Sénat : 114 et 115 à 121 (2022-2023)

L'ESSENTIEL

I. LA MISSION « GESTION DES FINANCES PUBLIQUES » : UNE HAUSSE INÉDITE DES CRÉDITS DEMANDÉS EN 2023, ALORS QUE LES ADMINISTRATIONS POURSUIVENT LES RÉFORMES ENGAGÉES CES CINQ DERNIÈRES ANNÉES

La mission « Gestion des finances publiques » se compose de trois programmes, de poids inégal : les programmes 156 et 302 portent les crédits de la direction générale des finances publiques (DGFiP - 8 milliards d'euros en CP en 2023) et de la direction générale des douanes et des droits indirects (DGDDI - 1,6 milliard d'euros), les deux grandes administrations de réseau des ministères économiques et financiers. Le programme 218 retrace quant à lui les crédits du secrétariat général du ministère de l'économie, des finances et de la souveraineté industrielle et numérique, ainsi que d'une pluralité de structures, telles Tracfin ou la direction du budget (965 millions d'euros).

Évolution des crédits de la mission par titre de dépenses

(CP, en millions d'euros)

Source : commission des finances, d'après les documents budgétaires

A. UNE HAUSSE INÉDITE ET ÉLEVÉE DES CRÉDITS DE LA MISSION POUR 2023, PRINCIPALEMENT LIÉE AUX DÉPENSES INFORMATIQUES

1. Un budget pour 2023 qui s'inscrit à rebours de la trajectoire observée ces dernières années

Pour 2022, 10,9 milliards d'euros sont demandés en autorisations d'engagement (AE) et 10,5 milliards d'euros en crédits de paiement (CP) pour la mission. À périmètre constant, les crédits de la mission connaissent ainsi une hausse significative et inédite en 2023, de 9,1 % en AE et de 5,4 % en CP .

Cette hausse des crédits est largement due à l'augmentation très significative des crédits informatiques et, dans une moindre mesure, des crédits immobiliers.
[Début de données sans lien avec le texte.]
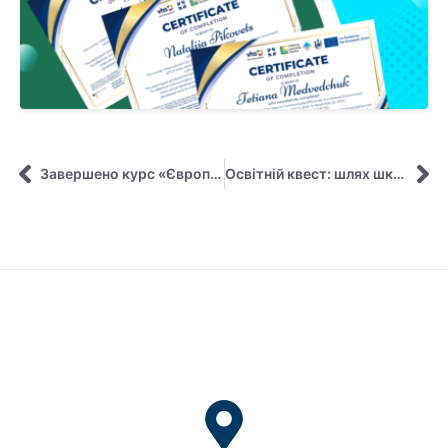
Завершено курс «Європейська інтеграція та співробітництво в енергетиці»: 98 учасників дослідили енергетичні виклики сучасності
Освітній квест: шлях школярів до лідерства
Les dépenses de personnel, qui représentent près de 80 % des dépenses de la mission, augmentent en effet moins vite que le volume global des crédits. Cette maîtrise des finances publiques s'explique par un schéma d'emplois qui serait une nouvelle fois négatif en 2023, avec la suppression de 680 équivalents temps plein (ETP). Le principal effort sur les emplois demeure porté par la DGFiP, à hauteur de 850 emplois, tandis que 181 emplois seraient créés sur le programme 218, au profit du secrétariat général du ministère mais aussi de Tracfin ou de l'Agence pour l'informatique financière de l'État.

2. Une hausse des crédits qui ne serait que temporaire, avant une nouvelle rationalisation des dépenses, en particulier dans un contexte d'inflation

La hausse des crédits en 2023 porterait le budget de la mission « Gestion des finances publiques » à un niveau inédit depuis 2018. Si les rapporteurs spéciaux s'en sont inquiétés, alors que la mission avait entamé une trajectoire de rationalisation de ses crédits et de ses emplois depuis plusieurs années, ce rebond ne devrait être que temporaire . La dépense se stabiliserait en 2024 et en 2025, avec probablement une baisse plus dynamique des emplois : le reflux en 2023 s'explique par l'impératif d'accroître les dépenses informatiques , tant pour résorber la dette technique que pour générer davantage de gains de productivité à moyen terme.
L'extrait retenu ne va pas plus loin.